Context information storage for asyncio

At Sqreen, we are building an agent based on dynamic instrumentation. It detects security incidents from inside an application (injections, cross-site scripting etc.) and allows users to configure actions (blocking the attack, logging a stack trace etc.) without requiring code modification. The mechanisms behind dynamic instrumentation in Python are described in a previous blog post. Dynamic instrumentation is also used in Application Performance Management (APM) solutions, such as Datadog, Instana and New Relic.

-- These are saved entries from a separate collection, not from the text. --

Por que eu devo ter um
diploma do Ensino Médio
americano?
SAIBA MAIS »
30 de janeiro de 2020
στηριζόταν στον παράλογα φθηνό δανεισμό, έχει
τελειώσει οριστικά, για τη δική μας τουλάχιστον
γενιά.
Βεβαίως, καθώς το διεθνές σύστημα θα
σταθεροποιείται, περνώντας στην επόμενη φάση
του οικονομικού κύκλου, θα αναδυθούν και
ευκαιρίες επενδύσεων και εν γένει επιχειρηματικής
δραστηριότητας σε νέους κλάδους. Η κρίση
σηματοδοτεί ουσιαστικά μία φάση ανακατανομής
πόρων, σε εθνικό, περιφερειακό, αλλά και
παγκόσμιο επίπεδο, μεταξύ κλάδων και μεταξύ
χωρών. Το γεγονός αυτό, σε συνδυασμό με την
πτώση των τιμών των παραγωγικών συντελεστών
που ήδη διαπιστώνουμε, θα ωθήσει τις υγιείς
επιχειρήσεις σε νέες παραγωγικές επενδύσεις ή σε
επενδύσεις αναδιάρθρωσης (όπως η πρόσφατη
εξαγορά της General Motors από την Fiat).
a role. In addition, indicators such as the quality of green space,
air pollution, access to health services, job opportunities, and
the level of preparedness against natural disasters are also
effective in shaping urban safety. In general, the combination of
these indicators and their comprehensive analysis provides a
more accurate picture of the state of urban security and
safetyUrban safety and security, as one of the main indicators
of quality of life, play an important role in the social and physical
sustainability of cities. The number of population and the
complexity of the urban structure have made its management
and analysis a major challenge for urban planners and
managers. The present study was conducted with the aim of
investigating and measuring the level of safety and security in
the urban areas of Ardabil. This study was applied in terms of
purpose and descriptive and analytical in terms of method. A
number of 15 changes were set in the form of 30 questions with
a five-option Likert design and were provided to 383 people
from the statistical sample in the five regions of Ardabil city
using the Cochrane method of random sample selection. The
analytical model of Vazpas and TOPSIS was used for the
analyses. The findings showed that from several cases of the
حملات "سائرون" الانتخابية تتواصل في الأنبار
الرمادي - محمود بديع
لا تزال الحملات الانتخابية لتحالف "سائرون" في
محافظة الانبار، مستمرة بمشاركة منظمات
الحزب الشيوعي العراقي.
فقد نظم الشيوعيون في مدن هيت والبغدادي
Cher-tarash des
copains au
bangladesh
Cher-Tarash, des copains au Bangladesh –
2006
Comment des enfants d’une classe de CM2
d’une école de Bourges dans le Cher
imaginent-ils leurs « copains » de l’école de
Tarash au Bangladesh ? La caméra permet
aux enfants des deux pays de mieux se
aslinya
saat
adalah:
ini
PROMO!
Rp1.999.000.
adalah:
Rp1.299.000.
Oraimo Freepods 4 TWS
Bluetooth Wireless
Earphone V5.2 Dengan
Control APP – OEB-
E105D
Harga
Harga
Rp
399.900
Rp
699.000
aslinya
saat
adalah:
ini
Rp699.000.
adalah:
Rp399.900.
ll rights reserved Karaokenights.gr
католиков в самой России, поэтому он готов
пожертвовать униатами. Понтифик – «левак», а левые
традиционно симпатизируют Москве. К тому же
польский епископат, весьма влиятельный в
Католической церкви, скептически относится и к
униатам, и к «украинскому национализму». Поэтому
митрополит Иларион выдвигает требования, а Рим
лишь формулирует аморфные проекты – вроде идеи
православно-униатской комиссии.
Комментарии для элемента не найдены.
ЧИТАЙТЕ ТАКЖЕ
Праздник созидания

Instrumenting the code allows us to execute callbacks before calling potentially hazardous functions. For example, to protect against SQL injections, we transparently wrap the method Cursor.execute with a security layer:

def sqreen_execute(self, sql_stmt, *sql_params):
    # Before executing the SQL statement, check it was not built with
    # malicious, unescaped request parameters in it.
    if has_malicious_param(sql_stmt, request.params):
        # If there is, this is an SQL injection. Abort!
        raise SQLinjection(remote_addr=request.remote_addr)
    else:
        # If not, we can safely call the original method.
        return self.execute(sql_stmt, *sql_params)

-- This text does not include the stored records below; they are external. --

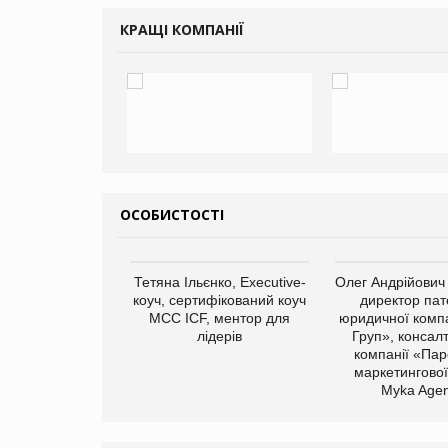
КРАЩІ КОМПАНІЇ
ОСОБИСТОСТІ
арас Ігорович,
Тетяна Ільєнко, Executive-
Олег Андрійович
иробництва ТОВ
коуч, сертифікований коуч
директор пат
Герчак"
МСС ICF, ментор для
юридичної компа
лідерів
Груп», консал
компанії «Пар
маркетингової
Myka Agen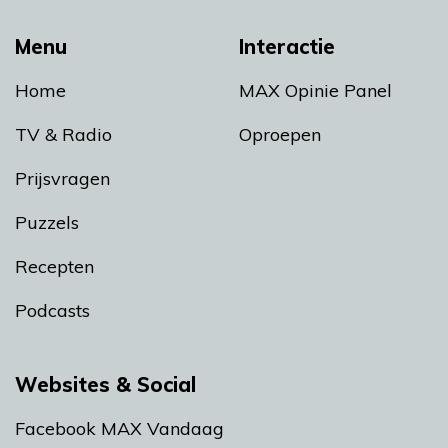
Menu
Interactie
Home
MAX Opinie Panel
TV & Radio
Oproepen
Prijsvragen
Puzzels
Recepten
Podcasts
Websites & Social
Facebook MAX Vandaag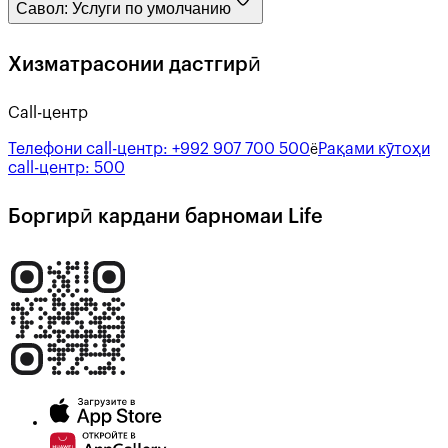
Савол:
Услуги по умолчанию
Хизматрасонии дастгирӣ
Call-центр
Телефони call-центр:
+992 907 700 500
Рақами кӯтоҳи
ё
call-центр:
500
Боргирӣ кардани барномаи Life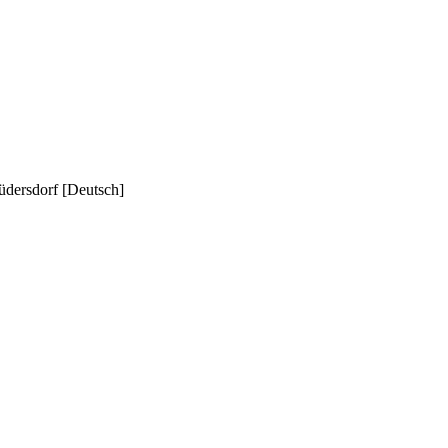
üdersdorf [Deutsch]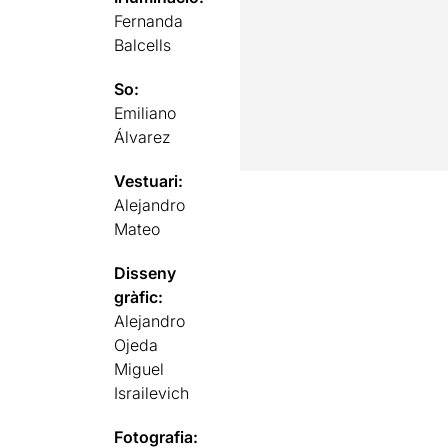
Fernanda
Balcells
So:
Emiliano
Álvarez
Vestuari:
Alejandro
Mateo
Disseny
gràfic:
Alejandro
Ojeda
Miguel
Israilevich
Fotografia: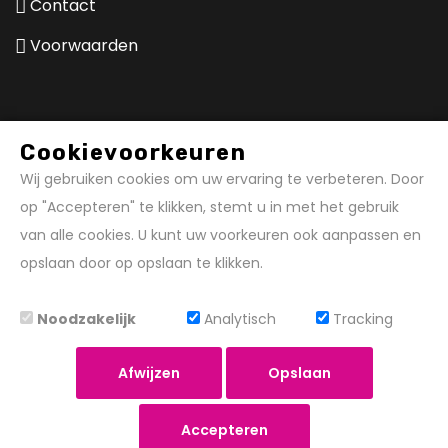
Contact
Voorwaarden
Hierom kiezen klanten voor de
Cookievoorkeuren
expert
Wij gebruiken cookies om uw ervaring te verbeteren. Door
op "Accepteren" te klikken, stemt u in met het gebruik
Topkwaliteit logomatten
van alle cookies. U kunt uw voorkeuren ook aanpassen en
De absolute expert in (logo)matten
opslaan door op opslaan te klikken.
Innovatief orderproces
Wij denken met u mee
Gratis ontwerp t.w.v. (minimaal) € 30,-
Noodzakelijk
Analytisch
Tracking
Afwijzen
Opslaan
Copyright NewEgo B.V. © 2018 - 2026 Alle rechten
Accepteren
voorbehouden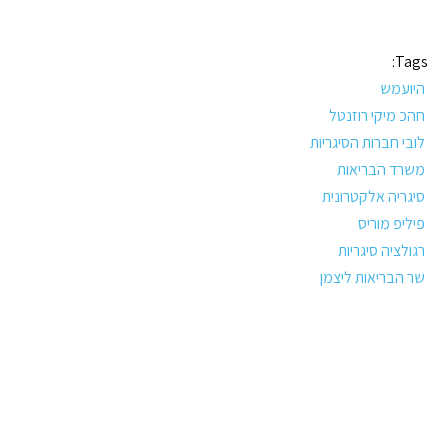
Tags:
היועמש
חהכ מיקי רוזנטל
לובי חברות הסיגריות
משרד הבריאות
סיגריה אלקטרונית
פיליפ מוריס
רגולציה סיגריות
שר הבריאות ליצמן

Let’s assume the instrumented code contains a vulnerable pattern like:

@app.route('/posts')
def posts(request):
    sql_stmt = 'SELECT * FROM posts WHERE id=%s' % request.params['id']

    # With dynamic instrumentation, sqreen_execute is transparently called
    # instead of cursor.execute.
    posts = cursor.execute(sql_stmt)

    return posts_template.render(posts)

Then the nominal request /posts/?id=42 will be executed (although unescaped, the request parameter is not malicious) but the malicious request /posts/?id=42 OR 1=1 won’t be. This way, we are able to protect the app without breaking it!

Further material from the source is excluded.